How many inference engine did you write? Because if the answer is less than two you're going to be disappointed to realize that the bar is higher than you thought.

> that just because LLMs are bad at agentic behavior

It has nothing to do with “agentic behavior”. Thinking that LLM don't currently self-exfiltrate because of “poor agentic behavior” is delusional.

Just because Anthropic managed, by nudging an LLM in the right direction, have an LLM engage in a sci-fi inspired roleplay about escaping doesn't mean that LLMs are evil geniuses wanting to jump out of the bottle. This is pure fear mongering and I'm always saddened that there are otherwise intelligent people who buy their bullshit.

Do you happen to have a link with a more nuanced technical analysis of that (emergent) behavior? I’ve read only the pop-news version of that “escaping” story.

  • There is none. We don't understand LLMs well enough to be able to conduct a full fault analysis like this.

    We can't trace the thoughts of an LLM the way we can trace code execution - the best mechanistic interpretability has to offer is being able to get glimpses occasionally. The reasoning traces help, but they're still incomplete.

    Is it pattern-matching? Is it acting on its own internal goals? Is it acting out fictional tropes? Were the circumstances of the test scenarios intentionally designed to be extreme? Would this behavior have happened in a real world deployment, under the right circumstances?

    The answer is "yes", to all of the above. LLMs are like that.

And I'm disappointed that people capable of writing an inference engine seem incapable of grasping of just how precarious the current situation is.
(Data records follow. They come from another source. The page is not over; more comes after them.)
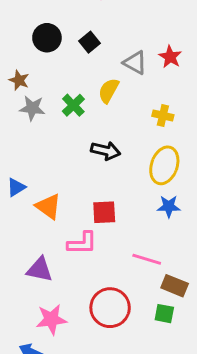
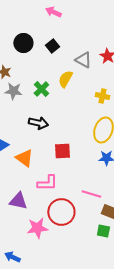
black arrow: (106, 151) -> (38, 123), moved
red square: (104, 212) -> (62, 151), moved
red circle: (110, 308) -> (61, 212), moved
pink star: (51, 319) -> (37, 228), moved

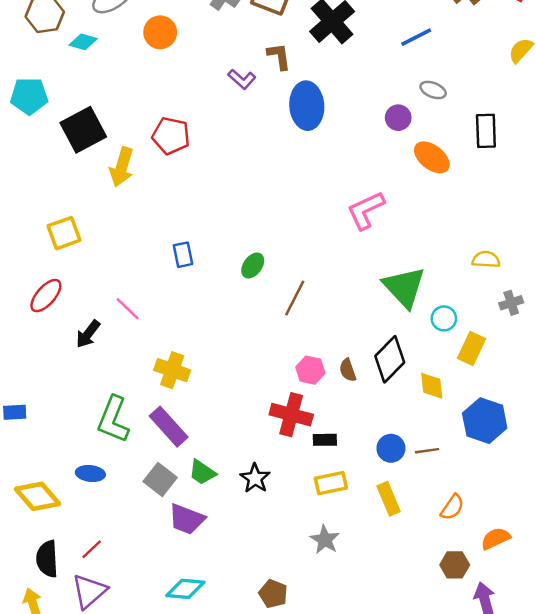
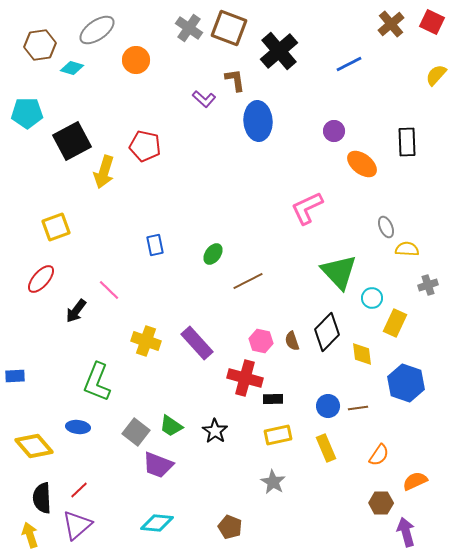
gray ellipse: (433, 90) -> (386, 227), moved, turned 45
brown line: (295, 298) -> (248, 281), turned 36
purple rectangle: (169, 427) -> (197, 343), moved

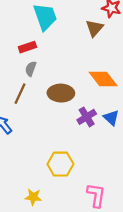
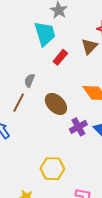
red rectangle: (27, 47) -> (60, 57), moved, turned -35
brown ellipse: (61, 93) -> (56, 104), turned 40

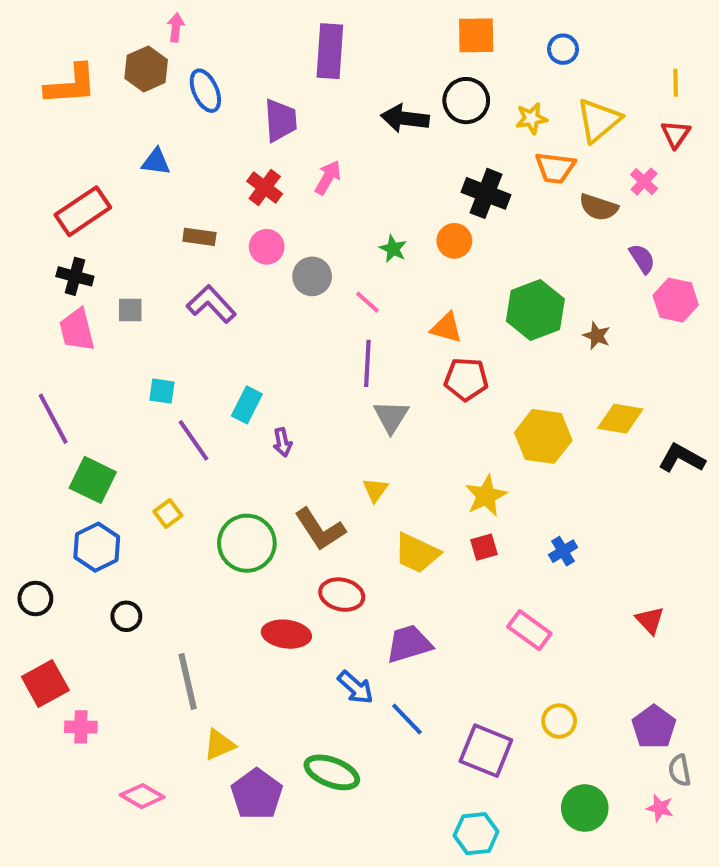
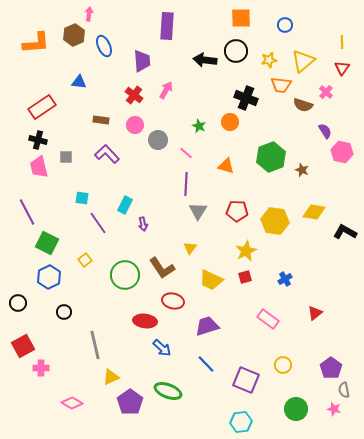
red pentagon: (466, 379) -> (237, 211), moved
red triangle: (650, 620) -> (315, 313), moved, turned 35
blue arrow: (356, 687) -> (162, 348), moved

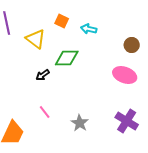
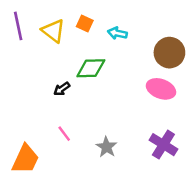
yellow triangle: (36, 39) -> (53, 31), moved
brown circle: (132, 45) -> (169, 53), size x1.6

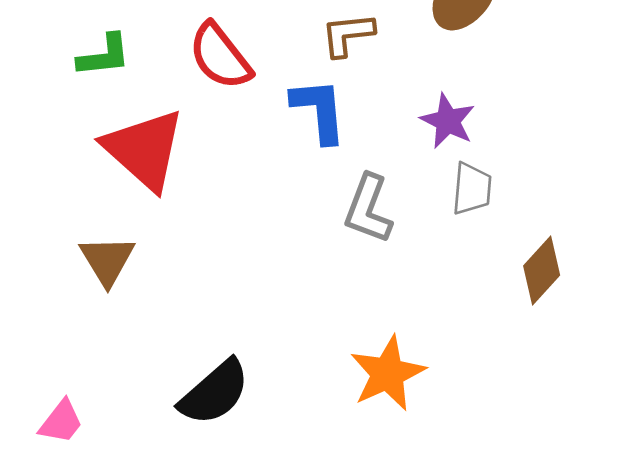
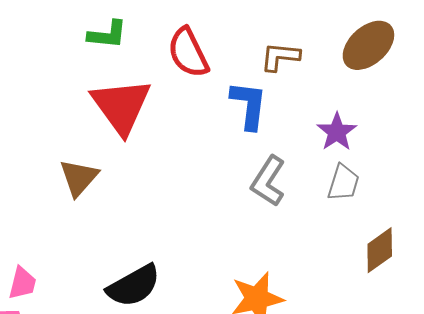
pink trapezoid: (61, 422) -> (22, 283), turned -36

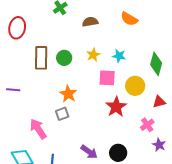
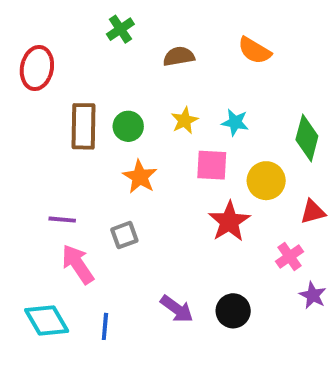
purple line: (13, 90) -> (62, 220), moved
orange star: (68, 94) -> (140, 177), moved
There's by now a small pile of studies that demonstrate: in hand-crafted extreme scenarios, LLMs are very capable of attempting extreme things. The difference between that and an LLM doing extreme things in a real deployment with actual real life consequences? Mainly, how capable that LLM is. Because life is life and extreme scenarios will happen naturally.

The capabilities of LLMs are what holds them back from succeeding at this kind of behavior. The capabilities of LLMs keep improving, as technology tends to.

And don't give me any of that "just writing text" shit. The more capable LLMs get, the more access they'll have as a default. People already push code written by LLMs to prod and give LLMs root shells.

Why would they have an interest in "fear mongering"? For any other product/technology the financial incentive is usually to play down any risks.

  • In addition to the whole anti-competitive aspect already mentioned, it also helps sell the idea that LLMs are more powerful and capable of more things than they actually are.

    They want clueless investors to legitimately believe that these futuristic AIs are advanced enough that they could magically break out of our computers and take over the world terminator-style if not properly controlled, and totally aren't just glorified text completion algorithms.

  • Not if you want the regulators to stop new entrants on the market for “safety reasons” which have been Dario Amodei's playbook for the past two years now.

    He acts as if he believed the only way to avoid the commoditization of its business by open weight models is to manage to get a federal ban on them for being a national security threat.